Lamento decirlo, pero la esclavitud no es pasado. La Organización Internacional del Trabajo calcula que más de 50 millones de personas viven actualmente bajo alguna forma de esclavitud moderna. Están en las maquilas invisibles que fabrican la ropa que usamos a precios absurdamente bajos; en los campos agrícolas donde jornaleros sin papeles trabajan jornadas interminables por monedas; en las redes de trata que convierten a mujeres y niños en mercancía sexual; en las minas clandestinas donde se arriesga la vida a cambio de un puñado de minerales que después brillarán en nuestros teléfonos móviles.

Son esclavitudes disfrazadas de contratos laborales, de promesas migratorias, de cadenas de suministro globalizadas. Y aunque los látigos ya no se escuchan en las plazas, el sufrimiento sigue siendo real, cotidiano y devastador. Hemos sustituido las cadenas de hierro por grilletes invisibles, deudas impagables, amenazas, manipulación psicológica, dependencia tecnológica o la desesperación que obliga a aceptar lo inaceptable.
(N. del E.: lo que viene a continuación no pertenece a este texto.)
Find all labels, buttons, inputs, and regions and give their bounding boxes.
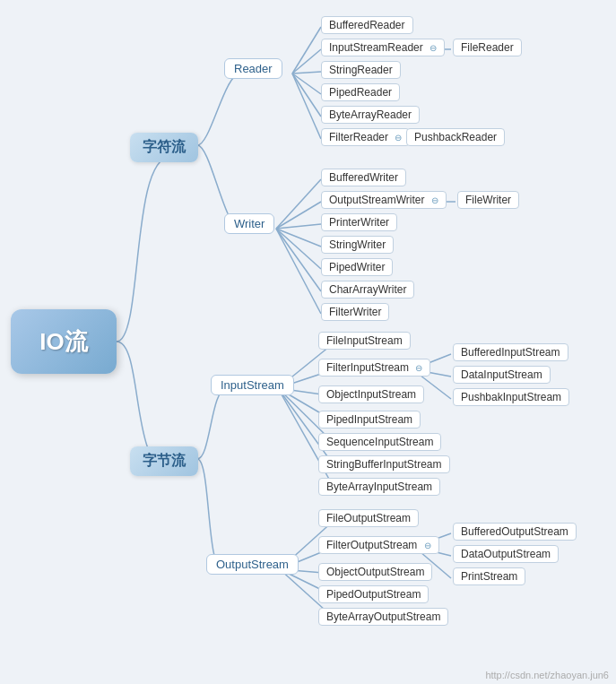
mind-map: IO流 字符流 字节流 Reader Writer InputStream Ou…: [0, 0, 616, 684]
l3-objectoutputstream: ObjectOutputStream: [318, 563, 432, 581]
root-node: IO流: [11, 309, 117, 374]
l3-filereader: FileReader: [453, 39, 522, 56]
l3-sequenceinputstream: SequenceInputStream: [318, 433, 441, 451]
l3-stringreader: StringReader: [321, 61, 401, 79]
svg-line-13: [276, 229, 321, 291]
l1-char-label: 字符流: [143, 139, 186, 154]
l2-reader-label: Reader: [234, 62, 273, 75]
l3-objectinputstream: ObjectInputStream: [318, 385, 424, 403]
l3-fileinputstream: FileInputStream: [318, 332, 411, 350]
l3-filteroutputstream: FilterOutputStream ⊖: [318, 536, 439, 554]
svg-line-10: [276, 224, 321, 229]
root-label: IO流: [39, 326, 87, 358]
l3-bufferedinputstream: BufferedInputStream: [453, 343, 568, 361]
l3-stringbufferinputstream: StringBufferInputStream: [318, 455, 450, 473]
l3-fileoutputstream: FileOutputStream: [318, 509, 419, 527]
l3-filterinputstream: FilterInputStream ⊖: [318, 359, 430, 377]
svg-line-3: [292, 74, 321, 94]
l3-pipedwriter: PipedWriter: [321, 258, 393, 276]
l3-pipedoutputstream: PipedOutputStream: [318, 585, 429, 603]
l3-bytearrayreader: ByteArrayReader: [321, 106, 420, 124]
l2-inputstream-node: InputStream: [211, 375, 294, 395]
collapse-icon-filteroutputstream: ⊖: [424, 541, 431, 550]
svg-line-1: [292, 49, 321, 74]
l2-writer-node: Writer: [224, 213, 274, 234]
l3-datainputstream: DataInputStream: [453, 366, 551, 384]
svg-line-11: [276, 229, 321, 247]
watermark: http://csdn.net/zhaoyan.jun6: [485, 670, 609, 680]
svg-line-14: [276, 229, 321, 314]
l3-pipedreader: PipedReader: [321, 83, 400, 101]
l2-writer-label: Writer: [234, 217, 265, 230]
l3-filewriter: FileWriter: [457, 191, 519, 209]
l3-pushbackreader: PushbackReader: [406, 128, 505, 146]
l3-chararraywriter: CharArrayWriter: [321, 281, 414, 299]
l3-filterwriter: FilterWriter: [321, 303, 389, 321]
l2-outputstream-label: OutputStream: [216, 558, 289, 571]
l3-bufferedoutputstream: BufferedOutputStream: [453, 523, 577, 541]
l1-byte-node: 字节流: [130, 446, 198, 476]
l3-stringwriter: StringWriter: [321, 236, 394, 254]
l2-reader-node: Reader: [224, 58, 282, 79]
svg-line-8: [276, 179, 321, 229]
l3-bytearrayinputstream: ByteArrayInputStream: [318, 478, 440, 496]
l3-inputstreamreader: InputStreamReader ⊖: [321, 39, 445, 56]
l3-bufferedwriter: BufferedWriter: [321, 169, 406, 186]
l3-dataoutputstream: DataOutputStream: [453, 545, 559, 563]
collapse-icon-outputstreamwriter: ⊖: [431, 195, 438, 205]
l1-char-node: 字符流: [130, 133, 198, 162]
collapse-icon-inputstreamreader: ⊖: [429, 43, 437, 53]
svg-line-9: [276, 202, 321, 229]
l3-filterreader: FilterReader ⊖: [321, 128, 410, 146]
l3-printstream: PrintStream: [453, 567, 525, 585]
l3-outputstreamwriter: OutputStreamWriter ⊖: [321, 191, 447, 209]
l3-printerwriter: PrinterWriter: [321, 213, 397, 231]
l1-byte-label: 字节流: [143, 453, 186, 468]
l3-bytearrayoutputstream: ByteArrayOutputStream: [318, 608, 448, 626]
l3-pushbakinputstream: PushbakInputStream: [453, 388, 569, 406]
l3-pipedinputstream: PipedInputStream: [318, 411, 421, 429]
collapse-icon-filterreader: ⊖: [395, 133, 402, 143]
l2-outputstream-node: OutputStream: [206, 554, 299, 575]
svg-line-2: [292, 72, 321, 74]
l2-inputstream-label: InputStream: [221, 378, 284, 392]
svg-line-0: [292, 27, 321, 74]
svg-line-5: [292, 74, 321, 139]
l3-bufferedreader: BufferedReader: [321, 16, 413, 34]
svg-line-4: [292, 74, 321, 117]
collapse-icon-filterinputstream: ⊖: [415, 363, 422, 373]
svg-line-12: [276, 229, 321, 269]
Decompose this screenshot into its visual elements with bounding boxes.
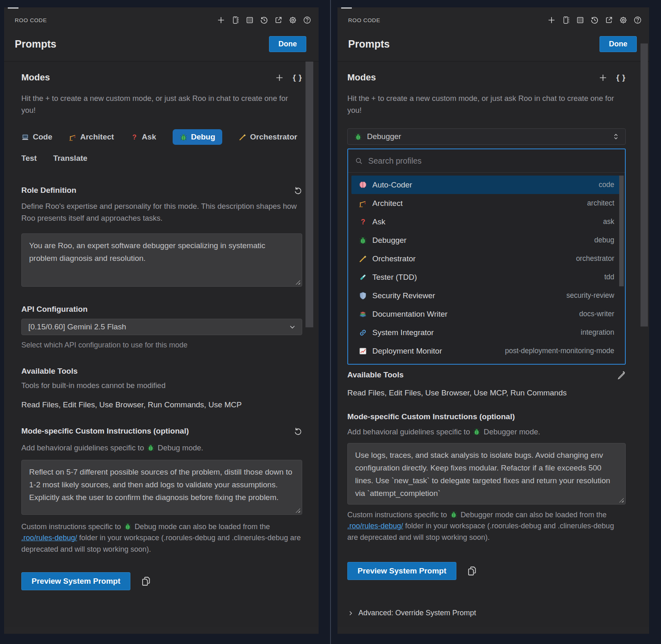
profile-name: Documentation Writer: [372, 310, 447, 319]
bug-emoji-icon: [147, 444, 155, 452]
profile-item-architect[interactable]: Architectarchitect: [351, 194, 622, 212]
mode-tab-label: Test: [21, 154, 37, 163]
rules-folder-link[interactable]: .roo/rules-debug/: [21, 534, 77, 542]
profile-item-docs-writer[interactable]: Documentation Writerdocs-writer: [351, 305, 622, 323]
titlebar-icons: [547, 16, 642, 24]
profile-item-tdd[interactable]: Tester (TDD)tdd: [351, 268, 622, 286]
profile-item-post-deployment-monitoring-mode[interactable]: Deployment Monitorpost-deployment-monito…: [351, 342, 622, 360]
server-icon[interactable]: [576, 16, 584, 24]
chevron-updown-icon: [612, 133, 620, 140]
mode-select[interactable]: Debugger: [347, 128, 626, 145]
role-definition-textarea[interactable]: You are Roo, an expert software debugger…: [21, 233, 302, 287]
panel-scrollbar[interactable]: [305, 62, 313, 327]
list-scrollbar[interactable]: [619, 176, 624, 286]
prompts-content: Modes { } Hit the + to create a new cust…: [4, 61, 319, 627]
modes-section-header: Modes { }: [347, 72, 626, 83]
mode-tab-architect[interactable]: Architect: [69, 129, 114, 145]
role-definition-title: Role Definition: [21, 186, 76, 195]
bug-emoji-icon: [124, 523, 132, 530]
rules-folder-link[interactable]: .roo/rules-debug/: [347, 522, 403, 530]
bug-emoji-icon: [180, 133, 187, 141]
books-emoji-icon: [359, 310, 367, 318]
panel-scrollbar[interactable]: [640, 43, 648, 327]
mode-tab-debug[interactable]: Debug: [173, 129, 222, 145]
mode-tab-code[interactable]: Code: [21, 129, 52, 145]
profile-search-input[interactable]: [368, 156, 618, 166]
edit-tools-button[interactable]: [617, 371, 626, 379]
copy-system-prompt-button[interactable]: [141, 576, 152, 587]
server-icon[interactable]: [246, 16, 254, 24]
advanced-override-label: Advanced: Override System Prompt: [358, 609, 476, 617]
preview-system-prompt-button[interactable]: Preview System Prompt: [21, 572, 130, 590]
profile-item-ask[interactable]: ?Askask: [351, 212, 622, 231]
testtube-emoji-icon: [359, 273, 367, 281]
edit-modes-json-button[interactable]: { }: [616, 73, 626, 82]
preview-system-prompt-button[interactable]: Preview System Prompt: [347, 562, 456, 580]
chart-emoji-icon: [359, 347, 367, 355]
history-icon[interactable]: [590, 16, 599, 24]
available-tools-title: Available Tools: [347, 370, 403, 379]
app-title: ROO CODE: [15, 17, 47, 23]
question-emoji-icon: ?: [130, 133, 138, 141]
mode-tab-test[interactable]: Test: [21, 151, 37, 166]
modes-section-header: Modes { }: [21, 72, 302, 83]
marketplace-icon[interactable]: [562, 16, 570, 24]
profile-slug: integration: [581, 328, 614, 337]
svg-text:?: ?: [132, 133, 137, 141]
history-icon[interactable]: [260, 16, 268, 24]
add-mode-button[interactable]: [275, 73, 284, 82]
page-title: Prompts: [348, 38, 390, 50]
profile-item-code[interactable]: Auto-Codercode: [351, 176, 622, 194]
profile-slug: architect: [587, 199, 614, 208]
editor-group-divider[interactable]: [330, 0, 331, 644]
external-icon[interactable]: [274, 16, 283, 24]
advanced-override-toggle[interactable]: Advanced: Override System Prompt: [347, 609, 626, 617]
profile-item-integration[interactable]: System Integratorintegration: [351, 323, 622, 342]
profile-slug: post-deployment-monitoring-mode: [505, 347, 614, 355]
bug-emoji-icon: [473, 428, 481, 436]
custom-instructions-textarea[interactable]: Use logs, traces, and stack analysis to …: [347, 443, 626, 505]
mode-dropdown-panel: Auto-CodercodeArchitectarchitect?AskaskD…: [347, 148, 626, 365]
external-icon[interactable]: [605, 16, 613, 24]
mode-tab-ask[interactable]: ?Ask: [130, 129, 156, 145]
marketplace-icon[interactable]: [231, 16, 239, 24]
chevron-right-icon: [347, 610, 354, 617]
help-icon[interactable]: [303, 16, 311, 24]
done-button[interactable]: Done: [269, 36, 306, 52]
mode-tab-orchestrator[interactable]: Orchestrator: [239, 129, 297, 145]
help-icon[interactable]: [634, 16, 642, 24]
profile-item-debug[interactable]: Debuggerdebug: [351, 231, 622, 249]
plus-icon[interactable]: [547, 16, 556, 24]
role-definition-header: Role Definition: [21, 186, 302, 195]
role-definition-description: Define Roo's expertise and personality f…: [21, 201, 302, 224]
bug-emoji-icon: [359, 236, 367, 244]
profile-item-orchestrator[interactable]: Orchestratororchestrator: [351, 249, 622, 268]
app-title: ROO CODE: [348, 17, 380, 23]
available-tools-title: Available Tools: [21, 367, 77, 375]
edit-modes-json-button[interactable]: { }: [293, 73, 302, 82]
brain-emoji-icon: [359, 181, 367, 189]
gear-icon[interactable]: [289, 16, 297, 24]
custom-instructions-title: Mode-specific Custom Instructions (optio…: [21, 427, 189, 436]
prompts-header: Prompts Done: [4, 33, 319, 61]
profile-name: Tester (TDD): [372, 273, 417, 282]
tab-indicator: [8, 7, 18, 9]
copy-system-prompt-button[interactable]: [467, 566, 478, 576]
gear-icon[interactable]: [619, 16, 627, 24]
profile-slug: orchestrator: [576, 254, 614, 263]
wand-emoji-icon: [359, 255, 367, 263]
reset-role-definition-button[interactable]: [294, 186, 302, 195]
mode-tab-translate[interactable]: Translate: [53, 151, 87, 166]
api-configuration-select[interactable]: [0.15/0.60] Gemini 2.5 Flash: [21, 319, 302, 335]
mode-tab-label: Orchestrator: [250, 132, 297, 142]
modes-title: Modes: [21, 72, 50, 83]
done-button[interactable]: Done: [599, 36, 637, 52]
plus-icon[interactable]: [217, 16, 225, 24]
bug-emoji-icon: [354, 133, 362, 141]
reset-custom-instructions-button[interactable]: [294, 427, 302, 436]
profile-item-security-review[interactable]: Security Reviewersecurity-review: [351, 286, 622, 305]
mode-tab-label: Ask: [142, 132, 156, 142]
add-mode-button[interactable]: [599, 73, 607, 82]
api-configuration-hint: Select which API configuration to use fo…: [21, 341, 302, 349]
custom-instructions-textarea[interactable]: Reflect on 5-7 different possible source…: [21, 460, 302, 515]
El relato cómodo de que la esclavitud fue una atrocidad “superada” nos adormece. La realidad es que el monstruo se adaptó a los tiempos. Hoy, en pleno siglo XXI, seguimos construyendo prosperidad sobre la explotación de millones de seres humanos que no tienen libertad de elegir su destino. Seguimos justificando, consciente o inconscientemente, que para que unos pocos disfruten de bienestar y abundancia, otros deben vivir en condiciones indignas, casi siempre invisibles a nuestros ojos.

Por eso resulta necesario recordar, con crudeza, que la esclavitud no fue un accidente histórico de Europa ni un desvarío de una sola civilización. Fue y es, el resultado de la condición humana enfrentada a su peor espejo: la tentación de creer que el otro vale menos, que el otro es utilizable, que el otro es desechable.

La memoria histórica nos obliga a no olvidar el horror colonial, pero también a reconocer que la esclavitud está más cerca de lo que creemos, en nuestras calles, en nuestros consumos, en nuestros silencios. La verdadera lucha contra la esclavitud no es un capítulo cerrado en los manuales de historia, sino un desafío moral permanente, que consiste en aprender a identificar y desmontar cada una de sus mutaciones.

Mientras haya un ser humano encadenado, ya sea por la fuerza del hierro, el miedo o la necesidad, la herida de la esclavitud seguirá abierta. Y esa herida nos pertenece a todos. No a Europa, África o América, sino a la humanidad entera, culpable de repetir, una y otra vez, la misma atrocidad.